TASK STATEMENT
Check each line of the material below for "Tage", then copy the ones that contain it.

DATA TO USE
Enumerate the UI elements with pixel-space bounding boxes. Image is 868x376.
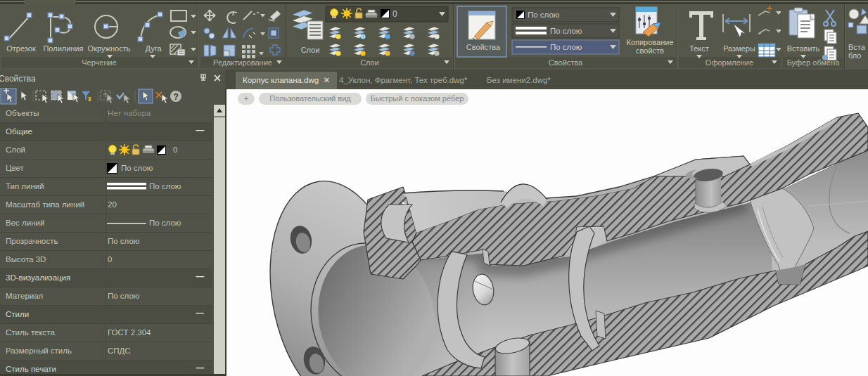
svg-text:?: ? [174,92,179,102]
svg-text:По слою: По слою [550,27,582,35]
svg-text:По слою: По слою [528,11,560,19]
svg-text:0: 0 [392,9,397,19]
svg-text:По слою: По слою [550,43,582,51]
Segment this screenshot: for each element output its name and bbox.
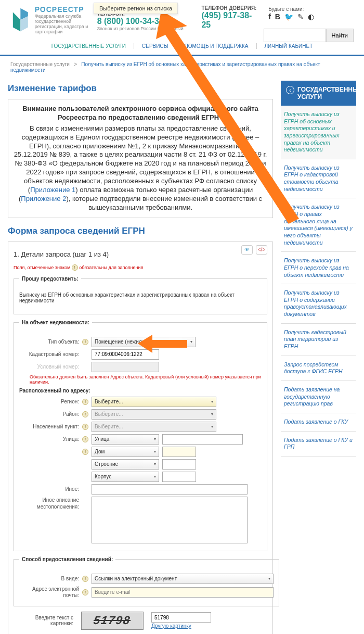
help-icon[interactable]: ! bbox=[82, 339, 88, 345]
format-select[interactable]: Ссылки на электронный документ bbox=[92, 574, 274, 584]
nav-services[interactable]: ГОСУДАРСТВЕННЫЕ УСЛУГИ bbox=[44, 43, 134, 49]
captcha-text: 51798 bbox=[93, 614, 132, 627]
sidebar-item-5[interactable]: Получить кадастровый план территории из … bbox=[281, 324, 356, 356]
lj-icon[interactable]: ✎ bbox=[297, 12, 304, 21]
cond-label: Условный номер: bbox=[19, 364, 79, 370]
cad-input[interactable] bbox=[92, 349, 159, 360]
nav-account[interactable]: ЛИЧНЫЙ КАБИНЕТ bbox=[257, 43, 321, 49]
desc-textarea[interactable] bbox=[92, 497, 248, 543]
help-icon[interactable]: ! bbox=[82, 399, 88, 405]
building-input[interactable] bbox=[162, 459, 196, 470]
logo-text: РОСРЕЕСТР Федеральная служба государстве… bbox=[35, 5, 89, 34]
delivery-legend: Способ предоставления сведений: bbox=[19, 556, 115, 562]
obj-type-select[interactable]: Помещение (нежилое) bbox=[92, 337, 196, 347]
logo-icon bbox=[10, 7, 31, 33]
korpus-type-select[interactable]: Корпус bbox=[92, 472, 159, 482]
breadcrumb-root[interactable]: Государственные услуги bbox=[10, 61, 70, 67]
help-icon[interactable]: ! bbox=[82, 424, 88, 430]
region-tooltip: Выберите регион из списка bbox=[94, 3, 178, 14]
sidebar-item-9[interactable]: Подать заявление о ГКУ и ГРП bbox=[281, 432, 356, 457]
street-type-select[interactable]: Улица bbox=[92, 434, 159, 445]
contrast-icon[interactable]: ◐ bbox=[308, 12, 314, 21]
sidebar-item-8[interactable]: Подать заявление о ГКУ bbox=[281, 413, 356, 432]
help-icon[interactable]: ! bbox=[82, 449, 88, 455]
breadcrumb-sep: > bbox=[74, 61, 77, 67]
vk-icon[interactable]: B bbox=[275, 12, 280, 21]
korpus-input[interactable] bbox=[162, 472, 196, 482]
provide-legend: Прошу предоставить: bbox=[19, 276, 81, 282]
notice-link1[interactable]: Приложение 1 bbox=[30, 186, 75, 194]
sidebar-item-7[interactable]: Подать заявление на государственную реги… bbox=[281, 381, 356, 413]
cond-input bbox=[92, 362, 159, 372]
back-arrow-icon[interactable]: ‹ bbox=[286, 86, 294, 94]
house-input[interactable] bbox=[162, 447, 196, 457]
email-label: Адрес электронной почты: bbox=[19, 586, 79, 599]
sidebar-title: ГОСУДАРСТВЕННЫЕ УСЛУГИ bbox=[297, 86, 363, 100]
help-icon[interactable]: ! bbox=[82, 589, 88, 595]
other-label: Иное: bbox=[19, 486, 79, 492]
phone-help-sub: Звонок из регионов России бесплатный bbox=[97, 26, 189, 31]
nav-help[interactable]: ПОМОЩЬ И ПОДДЕРЖКА bbox=[177, 43, 257, 49]
city-label: Населенный пункт: bbox=[19, 424, 79, 429]
logo[interactable]: РОСРЕЕСТР Федеральная служба государстве… bbox=[10, 5, 89, 34]
house-type-select[interactable]: Дом bbox=[92, 447, 159, 457]
required-note: Поля, отмеченные знаком ! обязательны дл… bbox=[14, 264, 267, 271]
object-legend: На объект недвижимости: bbox=[19, 320, 92, 325]
district-label: Район: bbox=[19, 411, 79, 417]
logo-title: РОСРЕЕСТР bbox=[35, 5, 89, 14]
facebook-icon[interactable]: f bbox=[268, 12, 271, 21]
help-icon[interactable]: ! bbox=[82, 436, 88, 442]
preview-icon[interactable]: 👁 bbox=[241, 245, 253, 255]
help-icon[interactable]: ! bbox=[82, 411, 88, 417]
phone-help-number: 8 (800) 100-34-34 bbox=[97, 17, 189, 26]
city-select[interactable]: Выберите... bbox=[92, 422, 216, 432]
building-type-select[interactable]: Строение bbox=[92, 459, 159, 470]
captcha-input[interactable] bbox=[151, 612, 211, 623]
notice-box: Внимание пользователей электронного серв… bbox=[8, 99, 273, 218]
other-input[interactable] bbox=[92, 484, 248, 494]
desc-label: Иное описание местоположения: bbox=[19, 497, 79, 510]
sidebar-item-6[interactable]: Запрос посредством доступа к ФГИС ЕГРН bbox=[281, 356, 356, 381]
addr-note: Обязательно должен быть заполнен Адрес о… bbox=[19, 374, 262, 385]
sidebar-item-2[interactable]: Получить выписку из ЕГРН о правах отдель… bbox=[281, 198, 356, 252]
nav-tools[interactable]: СЕРВИСЫ bbox=[134, 43, 177, 49]
captcha-image: 51798 bbox=[81, 612, 144, 630]
cad-label: Кадастровый номер: bbox=[19, 351, 79, 357]
twitter-icon[interactable]: 🐦 bbox=[284, 12, 293, 21]
captcha-row: Введите текст с картинки: 51798 Другую к… bbox=[14, 612, 267, 630]
social-block: Будьте с нами: f B 🐦 ✎ ◐ bbox=[268, 5, 354, 21]
sidebar-item-1[interactable]: Получить выписку из ЕГРН о кадастровой с… bbox=[281, 159, 356, 199]
obj-type-label: Тип объекта: bbox=[19, 339, 79, 345]
search-button[interactable]: Найти bbox=[326, 29, 354, 42]
fieldset-delivery: Способ предоставления сведений: В виде: … bbox=[14, 556, 279, 606]
region-select[interactable]: Выберите... bbox=[92, 397, 216, 407]
street-label: Улица: bbox=[19, 436, 79, 442]
social-label: Будьте с нами: bbox=[268, 6, 304, 12]
help-icon[interactable]: ! bbox=[82, 576, 88, 582]
notice-body3: ), которые подтвердили внесение изменени… bbox=[66, 195, 262, 211]
street-input[interactable] bbox=[162, 434, 243, 445]
main-content: Изменение тарифов Внимание пользователей… bbox=[8, 81, 273, 634]
captcha-label: Введите текст с картинки: bbox=[14, 615, 73, 626]
search-input[interactable] bbox=[264, 29, 326, 42]
format-label: В виде: bbox=[19, 576, 79, 581]
code-icon[interactable]: </> bbox=[256, 245, 267, 255]
region-label: Регион: bbox=[19, 399, 79, 404]
sidebar-item-3[interactable]: Получить выписку из ЕГРН о переходе прав… bbox=[281, 252, 356, 284]
sidebar: ‹ ГОСУДАРСТВЕННЫЕ УСЛУГИ Получить выписк… bbox=[281, 81, 356, 634]
notice-title: Внимание пользователей электронного серв… bbox=[11, 105, 269, 122]
tariff-heading: Изменение тарифов bbox=[8, 83, 273, 94]
phone-trust: ТЕЛЕФОН ДОВЕРИЯ: (495) 917-38-25 bbox=[201, 5, 261, 31]
district-select[interactable]: Выберите... bbox=[92, 409, 216, 420]
form-box: 👁 </> 1. Детали запроса (шаг 1 из 4) Пол… bbox=[8, 242, 273, 634]
logo-subtitle: Федеральная служба государственной регис… bbox=[35, 14, 89, 34]
search: Найти bbox=[264, 29, 354, 42]
sidebar-item-0[interactable]: Получить выписку из ЕГРН об основных хар… bbox=[281, 106, 356, 159]
notice-link2[interactable]: Приложение 2 bbox=[21, 195, 66, 202]
fieldset-object: На объект недвижимости: Тип объекта: ! П… bbox=[14, 320, 267, 551]
email-input[interactable] bbox=[92, 587, 274, 598]
captcha-refresh-link[interactable]: Другую картинку bbox=[151, 623, 191, 629]
fieldset-provide: Прошу предоставить: Выписку из ЕГРН об о… bbox=[14, 276, 267, 314]
sidebar-item-4[interactable]: Получить выписку из ЕГРН о содержании пр… bbox=[281, 284, 356, 324]
breadcrumb: Государственные услуги > Получить выписк… bbox=[0, 56, 364, 78]
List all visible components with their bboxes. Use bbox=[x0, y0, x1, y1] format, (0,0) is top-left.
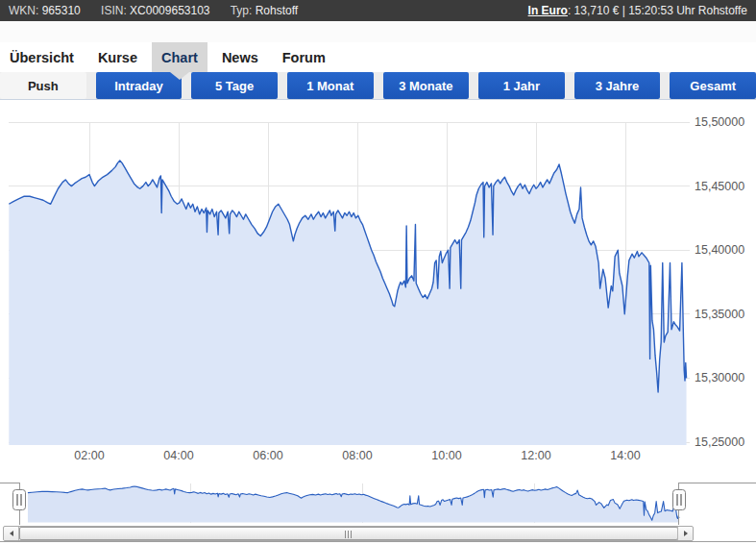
isin-label: ISIN: bbox=[101, 4, 127, 17]
quote-summary: In Euro: 13,710 € | 15:20:53 Uhr Rohstof… bbox=[528, 4, 747, 17]
y-axis-label: 15,35000 bbox=[695, 308, 744, 321]
1-jahr-button[interactable]: 1 Jahr bbox=[478, 72, 565, 99]
in-euro-link[interactable]: In Euro bbox=[528, 4, 568, 17]
arrow-left-icon bbox=[10, 531, 13, 536]
spacer-strip bbox=[0, 21, 756, 42]
wkn-value: 965310 bbox=[42, 4, 81, 17]
y-axis-label: 15,25000 bbox=[695, 435, 744, 449]
top-info-bar: WKN: 965310 ISIN: XC0009653103 Typ: Rohs… bbox=[0, 0, 756, 21]
y-axis-label: 15,40000 bbox=[695, 243, 744, 257]
x-axis-label: 06:00 bbox=[253, 449, 282, 462]
y-axis-label: 15,50000 bbox=[695, 115, 744, 129]
5-tage-button[interactable]: 5 Tage bbox=[191, 72, 278, 99]
navigator-area-fill bbox=[28, 486, 679, 523]
y-axis-label: 15,30000 bbox=[695, 371, 744, 384]
x-axis-label: 14:00 bbox=[610, 449, 640, 462]
scrollbar-thumb[interactable] bbox=[19, 527, 678, 540]
3-monate-button[interactable]: 3 Monate bbox=[383, 72, 470, 99]
tab-forum[interactable]: Forum bbox=[273, 42, 335, 72]
gesamt-button[interactable]: Gesamt bbox=[670, 72, 756, 99]
price-area-fill bbox=[9, 161, 686, 445]
intraday-price-chart[interactable]: 15,5000015,4500015,4000015,3500015,30000… bbox=[0, 100, 756, 475]
wkn-label: WKN: bbox=[9, 4, 38, 17]
x-axis-label: 08:00 bbox=[342, 449, 372, 462]
navigator-right-bracket bbox=[679, 483, 756, 526]
price-value: 13,710 € bbox=[574, 4, 620, 17]
typ-label: Typ: bbox=[231, 4, 253, 17]
tab-kurse[interactable]: Kurse bbox=[88, 42, 147, 72]
handle-body bbox=[673, 490, 686, 510]
scroll-left-button[interactable] bbox=[4, 527, 19, 540]
1-monat-button[interactable]: 1 Monat bbox=[287, 72, 374, 99]
chart-period-buttons: Push Intraday 5 Tage 1 Monat 3 Monate 1 … bbox=[0, 72, 756, 99]
y-axis-label: 15,45000 bbox=[695, 180, 744, 193]
active-tab-notch-icon bbox=[170, 72, 189, 80]
pipe-separator: | bbox=[619, 4, 628, 17]
isin-pair: ISIN: XC0009653103 bbox=[101, 4, 209, 17]
arrow-right-icon bbox=[684, 531, 688, 536]
chart-navigator[interactable]: 04:0008:0012:00 bbox=[0, 481, 756, 526]
3-jahre-button[interactable]: 3 Jahre bbox=[574, 72, 661, 99]
tab-news[interactable]: News bbox=[212, 42, 268, 72]
page-bottom-border bbox=[0, 541, 756, 542]
tab-chart[interactable]: Chart bbox=[152, 42, 207, 72]
navigator-right-handle[interactable] bbox=[673, 490, 686, 510]
colon-separator: : bbox=[568, 4, 574, 17]
main-nav-tabs: Übersicht Kurse Chart News Forum bbox=[0, 42, 756, 72]
quote-time: 15:20:53 Uhr Rohstoffe bbox=[628, 4, 747, 17]
x-axis-label: 12:00 bbox=[521, 449, 550, 462]
typ-value: Rohstoff bbox=[256, 4, 298, 17]
isin-value: XC0009653103 bbox=[130, 4, 209, 17]
wkn-pair: WKN: 965310 bbox=[9, 4, 81, 17]
scroll-right-button[interactable] bbox=[677, 527, 693, 540]
intraday-button[interactable]: Intraday bbox=[96, 72, 183, 99]
tab-uebersicht[interactable]: Übersicht bbox=[0, 42, 84, 72]
push-button[interactable]: Push bbox=[0, 72, 86, 99]
x-axis-label: 10:00 bbox=[431, 449, 461, 462]
x-axis-label: 02:00 bbox=[74, 449, 104, 462]
handle-body bbox=[13, 490, 26, 510]
instrument-identifiers: WKN: 965310 ISIN: XC0009653103 Typ: Rohs… bbox=[9, 4, 315, 17]
typ-pair: Typ: Rohstoff bbox=[231, 4, 299, 17]
chart-scrollbar[interactable] bbox=[3, 526, 694, 541]
x-axis-label: 04:00 bbox=[163, 449, 193, 462]
grip-lines-icon bbox=[345, 531, 353, 538]
navigator-left-handle[interactable] bbox=[13, 490, 26, 510]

YOUR SOLUTION
5-tage-button[interactable]: 5 Tage bbox=[191, 72, 278, 99]
chart-period-buttons: Push Intraday 5 Tage 1 Monat 3 Monate 1 … bbox=[0, 72, 756, 99]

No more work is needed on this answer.